Wladimir Markin, Sprecher des russischen Ermittlungskomitees, war kategorisch: „Alle Personen, die sich an der Attacke auf die Bohrplattform beteiligt haben, werden strafrechtlich zur Verantwortung gezogen.“
Seine Behörde eröffnete gestern gegen die Besatzung des Greenpeace-Eisbrechers „Arctic Sunrise“ ein Strafverfahren wegen „Seeräuberei“. Damit drohen etwa 30 Greenpeace-Aktivisten aus 18 Ländern bis zu 15 Jahre Gefängnis. Am Donnerstag war die „Arctic Sunrise“ nach einer Protestaktion gegen eine russische Bohrplattform in der Barentssee von Elitekämpfern des „Föderalen Sicherheitsdienstes“ (FSB) mit vorgehaltenen Maschinenpistolen gekapert worden. Danach schleppte ein Schiff der Küstenwache die „Arctic Sunrise“ in den Hafen Murmansk.

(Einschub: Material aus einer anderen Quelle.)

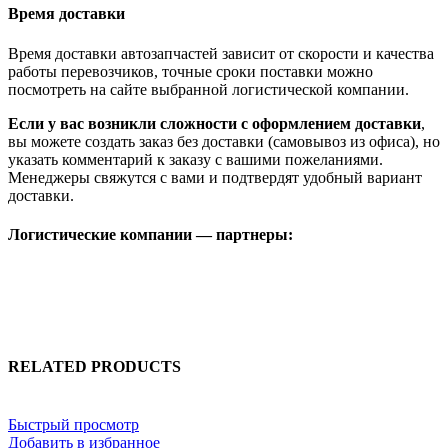
Время доставки
Время доставки автозапчастей зависит от скорости и качества
работы перевозчиков, точные сроки поставки можно
посмотреть на сайте выбранной логистической компании.
Если у вас возникли сложности с оформлением доставки
,
вы можете создать заказ без доставки (самовывоз из офиса), но
указать комментарий к заказу с вашими пожеланиями.
Менеджеры свяжутся с вами и подтвердят удобный вариант
доставки.
Логистические компании — партнеры:
RELATED PRODUCTS
Быстрый просмотр
Добавить в избранное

Schon beim Versuch, am Tag zuvor die Ölbohrplattform der Firma Gasprom-Schelf im arktischen Ölfeld „Priraslomnaja“ zu entern, waren laut BBC4 Umweltschützer von russischen Sicherheitskräften festgenommen worden. Dabei setzten die Russen Wasserwerfer ein und feuerten Warnschüsse ab.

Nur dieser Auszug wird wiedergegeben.